▸ **Collected data**
-- Opening Marker --

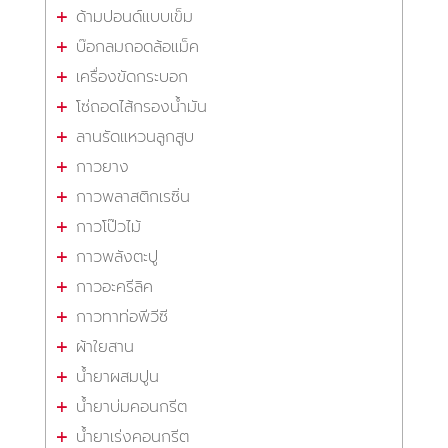
ด้ามปอนด์แบบเข็ม
บ๊อกลมถอดล้อแม็ค
เครื่องขัดกระบอก
โซ่ถอดไส้กรองน้ำมัน
ลานรัดแหวนลูกสูบ
กาวยาง
กาวพลาสติกเรซิ่น
กาวโป๊วไม้
กาวพลังตะปู
กาวอะครีลิค
กาวทาท่อพีวีซี
ผ้าใยสาน
น้ำยาผสมปูน
น้ำยาบ่มคอนกรีต
น้ำยาเร่งคอนกรีต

-- Closing Marker --

▸ **What is required**
Retype the entries above word for word, minus any images.

▸ **Solution to this exercise**
ด้ามปอนด์แบบเข็ม
บ๊อกลมถอดล้อแม็ค
เครื่องขัดกระบอก
โซ่ถอดไส้กรองน้ำมัน
ลานรัดแหวนลูกสูบ
กาวยาง
กาวพลาสติกเรซิ่น
กาวโป๊วไม้
กาวพลังตะปู
กาวอะครีลิค
กาวทาท่อพีวีซี
ผ้าใยสาน
น้ำยาผสมปูน
น้ำยาบ่มคอนกรีต
น้ำยาเร่งคอนกรีต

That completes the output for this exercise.